Elle a également appelé à améliorer la qualité, l’efficacité et l’impact de la coopération au développement, en particulier pour les pays en situation particulière.
Quand on parle de modalités, on veut parler d’approches, de politiques, et d’efficacité des interventions qui doivent être en fonction du contexte, en particulier dans les pays vulnérables, a renchéri le Directeur de l’Agence italienne de coopération pour le développement (AICS). Outre les prêts à condition avantageuse, M. MARCO RICCARDO RUSCONI a cité les échanges de dettes, un instrument important de financement qui s’est avéré très efficace pour soutenir le développement. Par ailleurs, l’Italie a passé 16 accords avec des partenaires, dans le cadre desquels nous partageons nos pratiques optimales dans des domaines aussi variés que la sensibilisation aux initiatives climatiques. Nous avons également mis en place un fonds italien pour le climat, doté de 4,4 millions d’euros, consacré au financement de mesures d’atténuation mais aussi d’adaptation, s’est-il encore félicité.
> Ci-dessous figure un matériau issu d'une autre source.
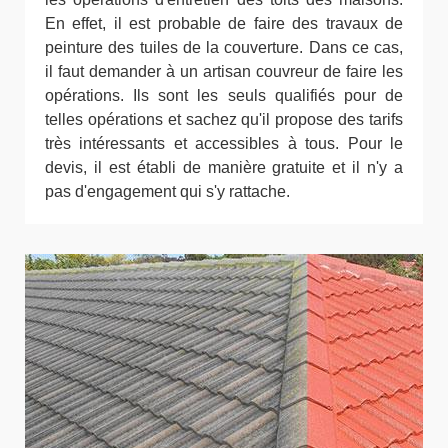
En effet, il est probable de faire des travaux de
peinture des tuiles de la couverture. Dans ce cas,
il faut demander à un artisan couvreur de faire les
opérations. Ils sont les seuls qualifiés pour de
telles opérations et sachez qu'il propose des tarifs
très intéressants et accessibles à tous. Pour le
devis, il est établi de manière gratuite et il n'y a
pas d'engagement qui s'y rattache.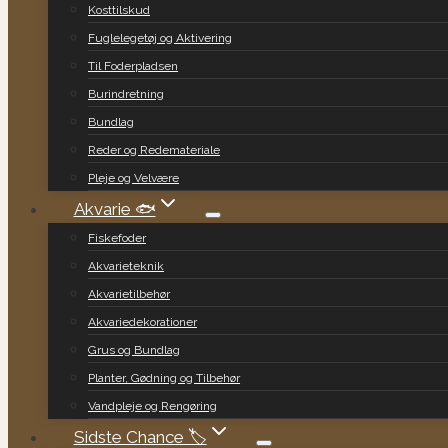
Kosttilskud
Fuglelegetøj og Aktivering
Til Foderpladsen
Burindretning
Bundlag
Reder og Redemateriale
Pleje og Velvære
Akvarie 🐟
Fiskefoder
Akvarieteknik
Akvarietilbehør
Akvariedekorationer
Grus og Bundlag
Planter, Gødning og Tilbehør
Vandpleje og Rengøring
Sidste Chance 🏷️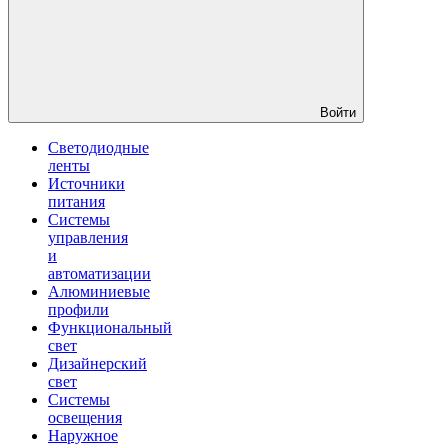
Войти
Светодиодные
ленты
Источники
питания
Системы
управления
и
автоматизации
Алюминиевые
профили
Функциональный
свет
Дизайнерский
свет
Системы
освещения
Наружное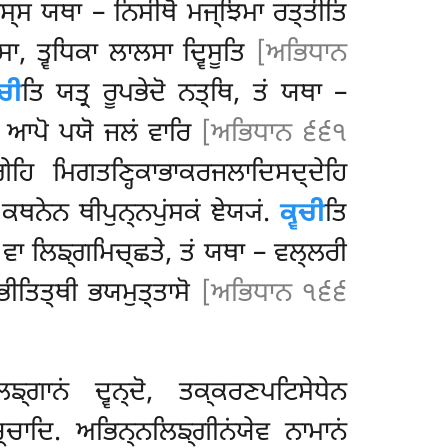
ਸ੍ਸ ਯਥਾ – ਨਿਸੀਥੋ ਮਜ੍ਝਿਮਾ ਰਤ੍ਤੀਤਿ
ਾ, ਤ੍ਵਧਿਕਾ ਲਾਲਸਾ ਦ੍ਵਿਸੂਤਿ
[ਅਭਿਧਾਨ
ਚੀ
ਤਿ ਯਤ੍ਰ ਰੂਪਭੇਦੋ ਨਤ੍ਥਿ, ਤਂ ਯਥਾ –
. ਆਪੋ ਪਯੋ ਜਲਂ ਵਾਰਿ
[ਅਭਿਧਾਨ ੬੬੧
ਗੇਹਿ ਮਿਗਤਣ੍ਹਿਕਾਭਾਕਰਜਲਾਦਿਸਦ੍ਦੇਹਿ
 ਕਥਨੇਨ ਥੀਪੁਨ੍ਨਪੁਂਸਕਂ ਞੇਯ੍ਯਂ.
ਕ੍ਵਚੀ
ਤਿ
 ਵਾ ਲਿਙ੍ਗਮਿਚ੍ਛਤੇ, ਤਂ ਯਥਾ – ਵਲ੍ਲਰੀ
ਭੀਤਿਤ੍ਥੀ ਭਯਮੁਤ੍ਤਾਸੋ
[ਅਭਿਧਾਨ ੧੬੬
੍ਗਾਨਂ ਦ੍ਵਨ੍ਦੋ, ਤਕ੍ਕਰਣਪਟਿਸੇਧੇਨ
੍ਚਾਦਿ. ਅਭਿਨ੍ਨਲਿਙ੍ਗੀਨਂਯੇਵ ਨਾਮਾਨਂ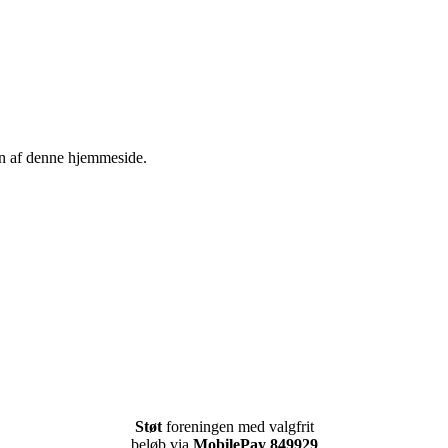
en af denne hjemmeside.
Støt
foreningen med valgfrit
beløb via
MobilePay 849929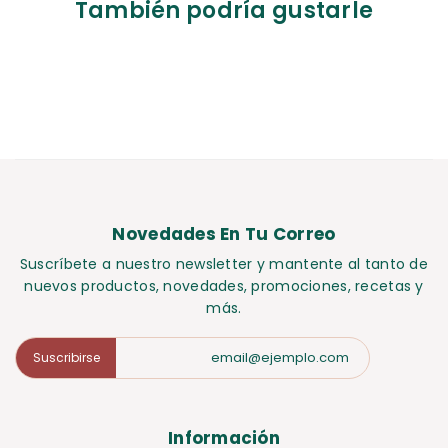
También podría gustarle
Novedades En Tu Correo
Suscríbete a nuestro newsletter y mantente al tanto de
nuevos productos, novedades, promociones, recetas y
más.
Suscribirse
Información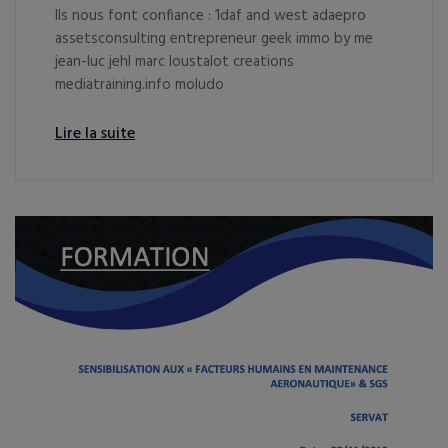
Ils nous font confiance : 1daf and west adaepro
assetsconsulting entrepreneur geek immo by me
jean-luc jehl marc loustalot creations
mediatraining.info moludo
Lire la suite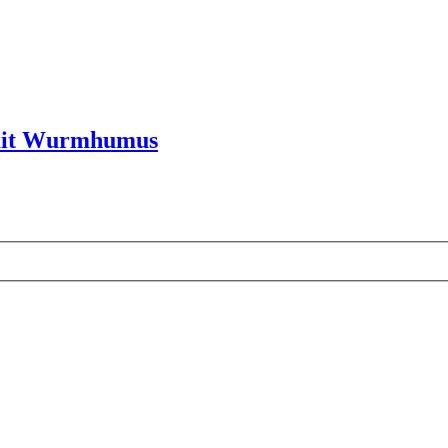
 mit Wurmhumus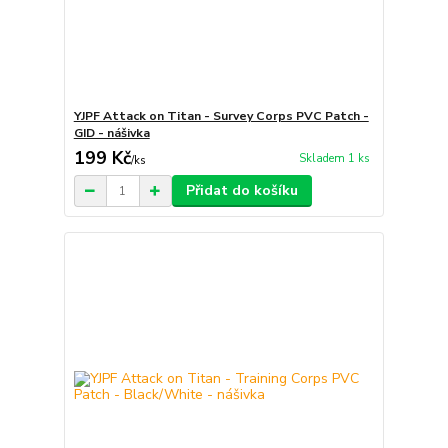
YJPF Attack on Titan - Survey Corps PVC Patch -
GID - nášivka
199 Kč
Skladem 1 ks
/
ks
Přidat do košíku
Conseiller spécial du Ministre de la santé publique et de la population d’Haïti, M. Paul Ruddy Mentor a dressé pour sa part un bilan des actions à entreprendre. À court terme, il faudrait que les États mettent en place des groupes d’intervention rapide, comme le Rapport d’Évaluation Rapide de l’Impact de la Crise (Rapid Crisis Impact Assessment - RCIA), créé par le Gouvernement haïtien avec l’appui des organisations internationales, et renforcer les mécanismes de coordination interagences. À moyen terme, M. Mentor a préconisé d’investir dans l’analyse des données pour améliorer les prévisions et de développer les initiatives communautaires, et à long terme, d’institutionnaliser les processus d’élaboration de politiques adaptatives et de concevoir des infrastructures résilientes et des filets de sécurité sociale.
À son tour, la Directrice de la coopération pour le développement au Ministère des finances et de la planification nationale de la Zambie, Mme PAMELA KAUSENI, a indiqué que son pays finançait le soutien aux projets, soit par des prêts, soit par des subventions. L’appui budgétaire sectoriel a été utilisé principalement dans les domaines de la santé et de l’éducation, et l’appui budgétaire général l’a été pendant la période suivant l’Initiative en faveur des pays pauvres très endettés (PPTE), à laquelle, a-t-elle précisé, la plupart des partenaires de développement ont cessé de souscrire vers 2013. Toutefois, la Banque mondiale et la Banque africaine de développement se sont montrées disposées à assurer l’appui budgétaire général, principalement pour soutenir les réformes macroéconomiques dans les pays qui en ont besoin.
À l’issue de ces interventions, l’Inde a expliqué que son modèle de développement inclut différents instruments et formes d’aide, considérant que ce panachage doit être conforme aux priorités nationales du pays bénéficiaire. Le meilleur moyen de compenser le déclin de l’Aide publique au développement (APD) est encore de mettre en place des financements mixtes public-privé, a estimé le Réseau européen sur la dette et le développement. Les Philippines ont souligné que la réforme de l’architecture financière internationale est indispensable pour renforcer l’intégration des plans de développement et éviter l’exclusion des pays à revenus intermédiaires des processus de prise de décision.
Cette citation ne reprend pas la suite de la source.